Reading files into scikit-bio

There are two ways to read files. The first way is to use the procedural interface:

my_obj = skbio.io.read(<filehandle or filepath>, format='<format here>', into=<class to construct>)

The second is to use the object-oriented (OO) interface which is automatically constructed from the procedural interface:

my_obj = <class to construct>.read(<filehandle or filepath>, format='<format here>')

For example, to read a newick file using both interfaces you would type:

>>> from skbio import read
>>> from skbio import TreeNode
>>> from io import StringIO
>>> open_filehandle = StringIO(u'(a, b);')
>>> tree = read(open_filehandle, format='newick', into=TreeNode)
>>> tree
<TreeNode, name: unnamed, internal node count: 0, tips count: 2>

For the OO interface:

>>> open_filehandle = StringIO(u'(a, b);')
>>> tree = TreeNode.read(open_filehandle, format='newick')
>>> tree
<TreeNode, name: unnamed, internal node count: 0, tips count: 2>

In the case of skbio.io.read if into is not provided, then a generator will be returned. What the generator yields will depend on what format is being read.

When into is provided, format may be omitted and the registry will use its knowledge of the available formats for the requested class to infer the correct format. This format inference is also available in the OO interface, meaning that format may be omitted there as well.

As an example:

>>> open_filehandle = StringIO(u'(a, b);')
>>> tree = TreeNode.read(open_filehandle)
>>> tree
<TreeNode, name: unnamed, internal node count: 0, tips count: 2>

We call format inference sniffing, much like the csv module of Python’s standard library. The goal of a sniffer is twofold: to identify if a file is a specific format, and if it is, to provide **kwargs which can be used to better parse the file.

Note

There is a built-in sniffer which results in a useful error message if an empty file is provided as input and the format was omitted.

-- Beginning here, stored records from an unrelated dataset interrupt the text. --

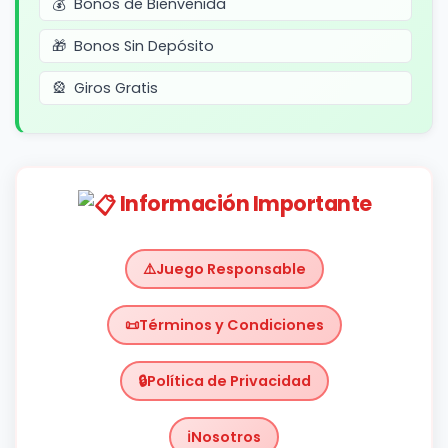
Bonos de Bienvenida
Bonos Sin Depósito
Giros Gratis
Información Importante
Juego Responsable
Términos y Condiciones
Política de Privacidad
Nosotros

Writing files from scikit-bio

Just as when reading files, there are two ways to write files.

Procedural Interface:

skbio.io.write(my_obj, format='<format here>', into=<filehandle or filepath>)

OO Interface:

my_obj.write(<filehandle or filepath>, format='<format here>')

In the procedural interface, format is required. Without it, scikit-bio does not know how you want to serialize an object. OO interfaces define a default format, so it may not be necessary to include it.

Supported file formats

For details on what objects are supported by each format, see the associated documentation.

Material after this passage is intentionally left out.